Six apartment buildings designed by four architecture practices will be built in a former industrial lot in Waterloo, Sydney under a development proposal submitted to the City of Sydney.
The development at 903-921 Bourke Street was subject to two separate design competitions in 2019, with Bates Smart and Richard and Spence selected for one part of the site (Sub-Precinct D1) and MHNDU and Fieldwork selected for the other (Sub-Precinct D2).
The six buildings will be grouped around a central plaza and two heritage buildings, the Valve House and the Pump House. Arcadia is the landscape architect for the wider development.

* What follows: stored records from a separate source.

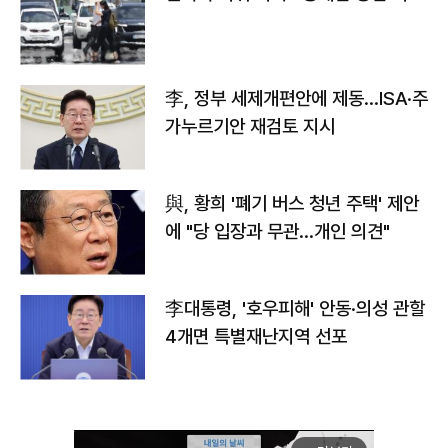
李, 정부 세제개편안에 제동…ISA·주
가누르기안 재검토 지시
與, 황희 '폐기 버스 청년 주택' 제안
에 "당 입장과 무관…개인 의견"
李대통령, '호우피해' 안동·의성 관할
4개면 특별재난지역 선포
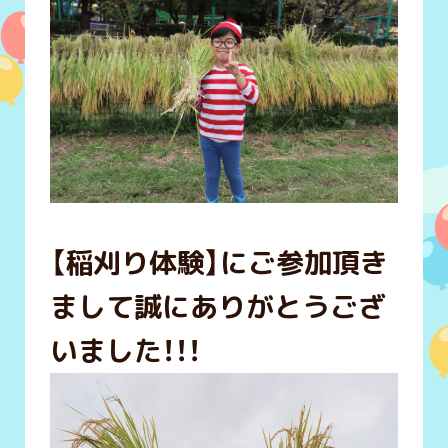
【稲刈り体験】にご参加頂き
まして誠にありがとうござ
いました！！！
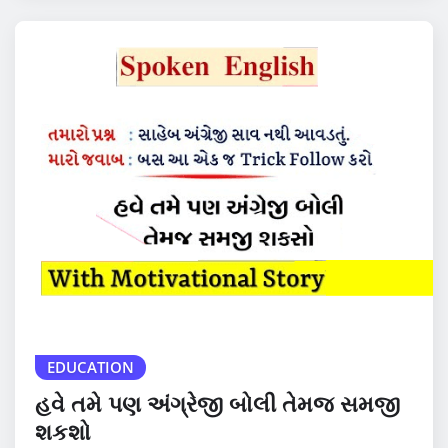
EDUCATION
હવે તમે પણ અંગ્રેજી બોલી તેમજ સમજી
શકશો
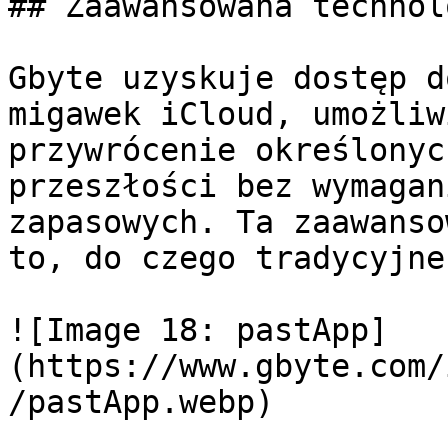
## Zaawansowana technol
Gbyte uzyskuje dostęp d
migawek iCloud, umożliw
przywrócenie określonyc
przeszłości bez wymagan
zapasowych. Ta zaawanso
to, do czego tradycyjne
![Image 18: pastApp]
(https://www.gbyte.com/
/pastApp.webp)
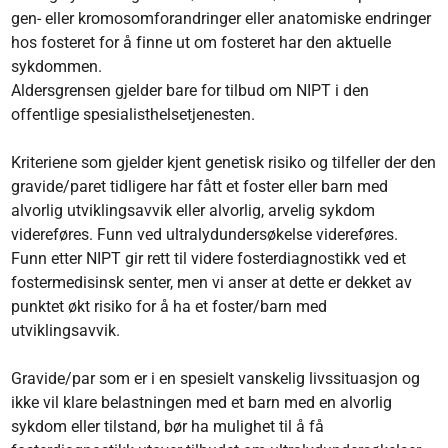
gen- eller kromosomforandringer eller anatomiske endringer
hos fosteret for å finne ut om fosteret har den aktuelle
sykdommen.
Aldersgrensen gjelder bare for tilbud om NIPT i den
offentlige spesialisthelsetjenesten.
Kriteriene som gjelder kjent genetisk risiko og tilfeller der den
gravide/paret tidligere har fått et foster eller barn med
alvorlig utviklingsavvik eller alvorlig, arvelig sykdom
videreføres. Funn ved ultralydundersøkelse videreføres.
Funn etter NIPT gir rett til videre fosterdiagnostikk ved et
fostermedisinsk senter, men vi anser at dette er dekket av
punktet økt risiko for å ha et foster/barn med
utviklingsavvik.
Gravide/par som er i en spesielt vanskelig livssituasjon og
ikke vil klare belastningen med et barn med en alvorlig
sykdom eller tilstand, bør ha mulighet til å få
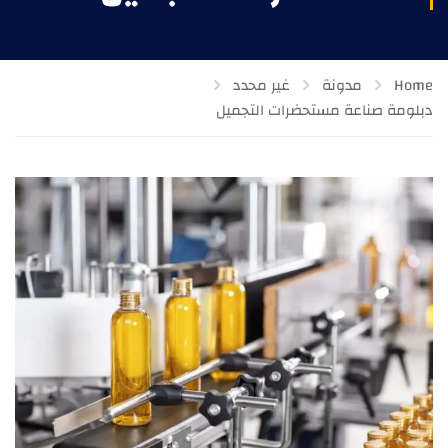
Home
مدونة
غير محدد
دبلومة صناعة مستحضرات التجميل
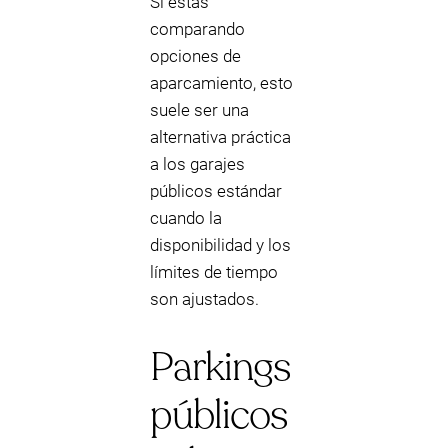
Si estás
comparando
opciones de
aparcamiento, esto
suele ser una
alternativa práctica
a los garajes
públicos estándar
cuando la
disponibilidad y los
límites de tiempo
son ajustados.
Parkings
públicos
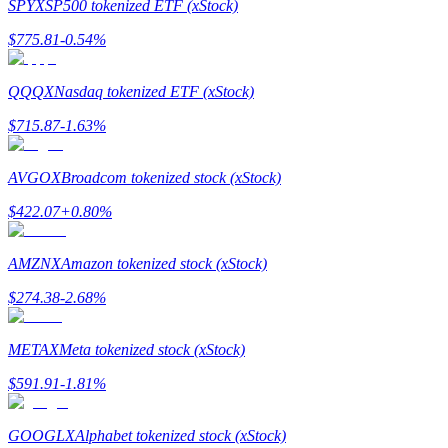
SPYX
SP500 tokenized ETF (xStock)
$
775.81
-0.54
%
Rehber
Vadeli İşlemler Başlangıç Kılavuzu
QQQX
Nasdaq tokenized ETF (xStock)
$
715.87
-1.63
%
AVGOX
Broadcom tokenized stock (xStock)
$
422.07
+
0.80
%
AMZNX
Amazon tokenized stock (xStock)
Ticaret stratejileri
$
274.38
-2.68
%
Nasıl kârlı kalabileceğinizi öğrenin
METAX
Meta tokenized stock (xStock)
$
591.91
-1.81
%
GOOGLX
Alphabet tokenized stock (xStock)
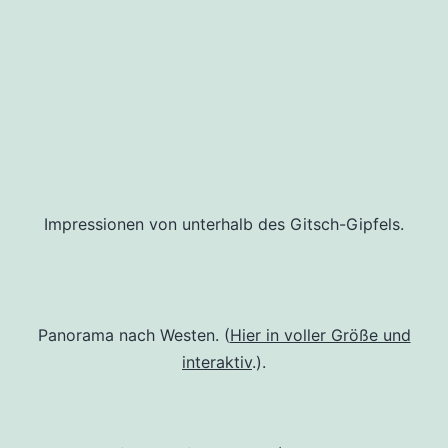
Impressionen von unterhalb des Gitsch-Gipfels.
Panorama nach Westen. (
Hier in voller Größe und
interaktiv
.).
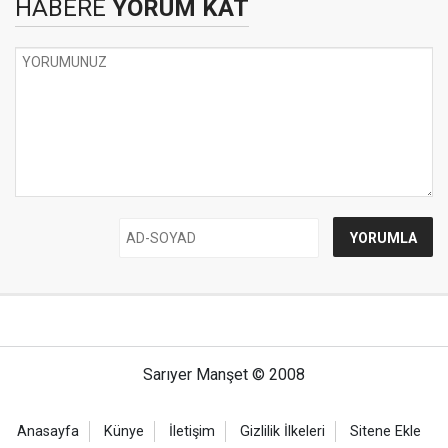
HABERE
YORUM KAT
Sarıyer Manşet © 2008
Anasayfa
Künye
İletişim
Gizlilik İlkeleri
Sitene Ekle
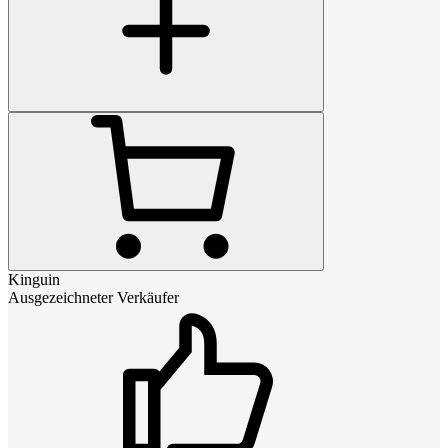
Kinguin
Ausgezeichneter Verkäufer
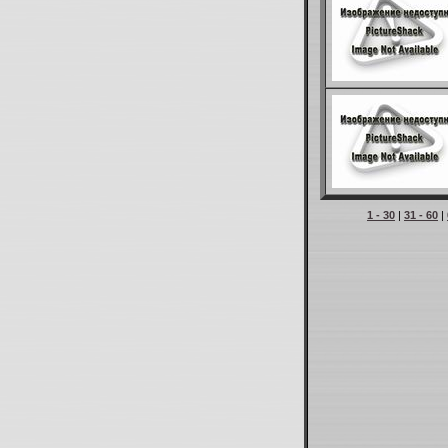
1 - 30
|
31 - 60
|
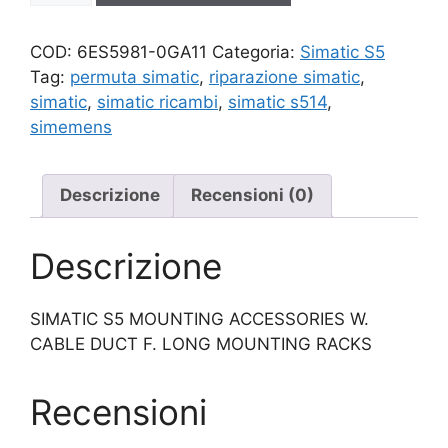
quantità
COD:
6ES5981-0GA11
Categoria:
Simatic S5
Tag:
permuta simatic
,
riparazione simatic
,
simatic
,
simatic ricambi
,
simatic s514
,
simemens
Descrizione
Recensioni (0)
Descrizione
SIMATIC S5 MOUNTING ACCESSORIES W.
CABLE DUCT F. LONG MOUNTING RACKS
Recensioni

Bates Smart has designed the complex’s tallest building, a 20-storey tower containing 147 apartments, along with the adjacent “plaza building,” a six-storey building with 26 apartments and ground-floor retail, while Richard and Spence has designed two six-storey buildings, Young Street North, with 21 apartments, and Young Street South, with 32 apartments and retail tenancies.
MHNDU and Fieldwork have designed their two buildings collaboratively. The 12-storey Bourke Street North will house 122 apartments and the six-storey Bourke Street South will house 28, and both will have ground-floor retail.
In planning documents, Richard and Spence and Bates Smart note that each of the new buildings has a role in shaping and defining new public places.
“The stepped tower with family friendly terraces addresses the park,” a design statement reads. “The quirky 6-storey plaza building defines the heritage square, with clear reference to the industrial brick buildings of the past. Two boutique apartment buildings face Young Street, integrated with soft landscaping, stairs, entries, and places to gather. A highly textured and layered landscape binds the buildings and spaces together.”
MHNDU and Fieldwork’s two buildings are defined by their use of red brick, referencing the Interwar Free Classical architecture of the Pump House.
“At ground, this material expression increases in detail with expressed brick courses, textured glass and a terracotta coloured dado,” the firms state. “The sweeping curves of the generous retail offering continue up the brick podium to the tower – a pigmented concrete form, lighter than the base and smoothed as if by running water.”
Of the 376 units across the development, at least 5 percent will be designated as affordable and 15 percent will be adaptable allowing for residents to age in place.
The $218 million development application is on exhibit until 28 February.